Directions » The first line of the entries below, the line containing "Remplacement de chaudière (18)", and every line between them should be repeated exactly, and nothing else.

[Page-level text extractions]

==*==

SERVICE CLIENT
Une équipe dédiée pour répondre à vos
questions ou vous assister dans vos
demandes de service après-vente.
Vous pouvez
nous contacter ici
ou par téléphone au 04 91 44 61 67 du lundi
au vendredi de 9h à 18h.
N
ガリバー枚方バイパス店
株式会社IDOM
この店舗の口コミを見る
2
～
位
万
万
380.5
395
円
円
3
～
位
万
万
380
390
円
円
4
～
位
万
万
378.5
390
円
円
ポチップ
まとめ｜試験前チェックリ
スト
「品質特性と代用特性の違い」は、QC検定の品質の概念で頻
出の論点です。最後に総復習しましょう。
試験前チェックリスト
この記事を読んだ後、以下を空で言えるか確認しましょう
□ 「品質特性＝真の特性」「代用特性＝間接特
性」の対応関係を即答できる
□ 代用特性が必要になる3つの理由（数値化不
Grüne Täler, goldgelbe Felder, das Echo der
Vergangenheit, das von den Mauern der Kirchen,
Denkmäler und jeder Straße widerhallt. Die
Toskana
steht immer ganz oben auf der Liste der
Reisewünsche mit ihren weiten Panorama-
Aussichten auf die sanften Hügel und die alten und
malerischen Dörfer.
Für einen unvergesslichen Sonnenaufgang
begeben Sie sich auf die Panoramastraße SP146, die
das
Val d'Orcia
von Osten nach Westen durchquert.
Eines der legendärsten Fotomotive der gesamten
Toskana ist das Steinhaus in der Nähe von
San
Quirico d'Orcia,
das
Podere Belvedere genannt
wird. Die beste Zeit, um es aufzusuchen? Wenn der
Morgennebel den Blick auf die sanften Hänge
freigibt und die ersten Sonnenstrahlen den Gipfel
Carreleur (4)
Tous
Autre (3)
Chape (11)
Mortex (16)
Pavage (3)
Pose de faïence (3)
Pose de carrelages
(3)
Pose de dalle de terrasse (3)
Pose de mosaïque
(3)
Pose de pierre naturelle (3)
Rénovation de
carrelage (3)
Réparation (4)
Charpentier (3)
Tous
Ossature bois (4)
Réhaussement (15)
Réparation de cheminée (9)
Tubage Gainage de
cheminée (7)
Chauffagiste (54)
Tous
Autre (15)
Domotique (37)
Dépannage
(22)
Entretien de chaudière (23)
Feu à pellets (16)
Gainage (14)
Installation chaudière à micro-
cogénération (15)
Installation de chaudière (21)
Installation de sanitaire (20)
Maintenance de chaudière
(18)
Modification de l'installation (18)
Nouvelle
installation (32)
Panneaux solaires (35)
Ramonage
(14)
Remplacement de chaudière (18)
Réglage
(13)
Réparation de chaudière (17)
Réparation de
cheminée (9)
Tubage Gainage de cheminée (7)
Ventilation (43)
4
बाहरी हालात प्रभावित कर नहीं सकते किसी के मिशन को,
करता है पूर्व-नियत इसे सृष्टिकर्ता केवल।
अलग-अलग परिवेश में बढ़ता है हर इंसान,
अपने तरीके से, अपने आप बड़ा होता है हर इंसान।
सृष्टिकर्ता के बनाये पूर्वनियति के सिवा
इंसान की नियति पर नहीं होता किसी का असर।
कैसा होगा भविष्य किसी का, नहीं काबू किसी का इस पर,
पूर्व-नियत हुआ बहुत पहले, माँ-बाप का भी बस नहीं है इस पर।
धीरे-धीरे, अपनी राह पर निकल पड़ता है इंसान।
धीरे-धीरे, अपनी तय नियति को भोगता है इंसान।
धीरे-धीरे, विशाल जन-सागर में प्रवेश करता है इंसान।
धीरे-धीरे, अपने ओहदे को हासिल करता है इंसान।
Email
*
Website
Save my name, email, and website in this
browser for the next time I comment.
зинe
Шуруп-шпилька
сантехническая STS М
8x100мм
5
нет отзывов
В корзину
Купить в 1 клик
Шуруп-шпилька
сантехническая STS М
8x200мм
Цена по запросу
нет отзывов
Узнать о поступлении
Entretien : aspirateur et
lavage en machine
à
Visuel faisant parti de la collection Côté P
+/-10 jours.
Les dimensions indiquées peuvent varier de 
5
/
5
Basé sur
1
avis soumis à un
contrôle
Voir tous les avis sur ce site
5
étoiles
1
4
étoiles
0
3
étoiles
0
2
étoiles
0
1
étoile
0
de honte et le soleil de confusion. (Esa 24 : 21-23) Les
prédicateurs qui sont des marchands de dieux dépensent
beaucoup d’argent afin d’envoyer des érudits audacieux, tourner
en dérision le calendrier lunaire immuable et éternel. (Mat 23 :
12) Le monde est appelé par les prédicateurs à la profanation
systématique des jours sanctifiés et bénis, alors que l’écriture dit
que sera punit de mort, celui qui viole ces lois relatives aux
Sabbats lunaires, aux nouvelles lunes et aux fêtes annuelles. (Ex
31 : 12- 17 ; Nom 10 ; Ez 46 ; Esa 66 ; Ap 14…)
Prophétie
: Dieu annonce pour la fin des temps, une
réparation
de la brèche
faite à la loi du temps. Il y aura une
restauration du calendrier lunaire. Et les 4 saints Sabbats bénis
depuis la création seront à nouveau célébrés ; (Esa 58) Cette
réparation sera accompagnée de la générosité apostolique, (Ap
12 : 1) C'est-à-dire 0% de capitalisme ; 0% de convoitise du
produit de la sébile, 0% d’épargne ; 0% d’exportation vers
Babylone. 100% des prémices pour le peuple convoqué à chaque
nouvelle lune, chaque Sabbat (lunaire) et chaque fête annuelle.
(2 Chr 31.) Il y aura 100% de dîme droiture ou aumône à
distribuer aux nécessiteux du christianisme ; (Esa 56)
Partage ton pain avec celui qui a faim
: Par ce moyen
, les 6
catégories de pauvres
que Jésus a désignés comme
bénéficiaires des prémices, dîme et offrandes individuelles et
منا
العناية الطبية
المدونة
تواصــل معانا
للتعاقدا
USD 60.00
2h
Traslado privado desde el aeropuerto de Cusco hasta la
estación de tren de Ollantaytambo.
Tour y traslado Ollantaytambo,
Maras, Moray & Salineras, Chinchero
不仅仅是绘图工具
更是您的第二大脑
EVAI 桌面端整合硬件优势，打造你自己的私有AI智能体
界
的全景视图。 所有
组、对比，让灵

==*==

Result of the task »
SERVICE CLIENT
Une équipe dédiée pour répondre à vos
questions ou vous assister dans vos
demandes de service après-vente.
Vous pouvez
nous contacter ici
ou par téléphone au 04 91 44 61 67 du lundi
au vendredi de 9h à 18h.
N
ガリバー枚方バイパス店
株式会社IDOM
この店舗の口コミを見る
2
～
位
万
万
380.5
395
円
円
3
～
位
万
万
380
390
円
円
4
～
位
万
万
378.5
390
円
円
ポチップ
まとめ｜試験前チェックリ
スト
「品質特性と代用特性の違い」は、QC検定の品質の概念で頻
出の論点です。最後に総復習しましょう。
試験前チェックリスト
この記事を読んだ後、以下を空で言えるか確認しましょう
□ 「品質特性＝真の特性」「代用特性＝間接特
性」の対応関係を即答できる
□ 代用特性が必要になる3つの理由（数値化不
Grüne Täler, goldgelbe Felder, das Echo der
Vergangenheit, das von den Mauern der Kirchen,
Denkmäler und jeder Straße widerhallt. Die
Toskana
steht immer ganz oben auf der Liste der
Reisewünsche mit ihren weiten Panorama-
Aussichten auf die sanften Hügel und die alten und
malerischen Dörfer.
Für einen unvergesslichen Sonnenaufgang
begeben Sie sich auf die Panoramastraße SP146, die
das
Val d'Orcia
von Osten nach Westen durchquert.
Eines der legendärsten Fotomotive der gesamten
Toskana ist das Steinhaus in der Nähe von
San
Quirico d'Orcia,
das
Podere Belvedere genannt
wird. Die beste Zeit, um es aufzusuchen? Wenn der
Morgennebel den Blick auf die sanften Hänge
freigibt und die ersten Sonnenstrahlen den Gipfel
Carreleur (4)
Tous
Autre (3)
Chape (11)
Mortex (16)
Pavage (3)
Pose de faïence (3)
Pose de carrelages
(3)
Pose de dalle de terrasse (3)
Pose de mosaïque
(3)
Pose de pierre naturelle (3)
Rénovation de
carrelage (3)
Réparation (4)
Charpentier (3)
Tous
Ossature bois (4)
Réhaussement (15)
Réparation de cheminée (9)
Tubage Gainage de
cheminée (7)
Chauffagiste (54)
Tous
Autre (15)
Domotique (37)
Dépannage
(22)
Entretien de chaudière (23)
Feu à pellets (16)
Gainage (14)
Installation chaudière à micro-
cogénération (15)
Installation de chaudière (21)
Installation de sanitaire (20)
Maintenance de chaudière
(18)
Modification de l'installation (18)
Nouvelle
installation (32)
Panneaux solaires (35)
Ramonage
(14)
Remplacement de chaudière (18)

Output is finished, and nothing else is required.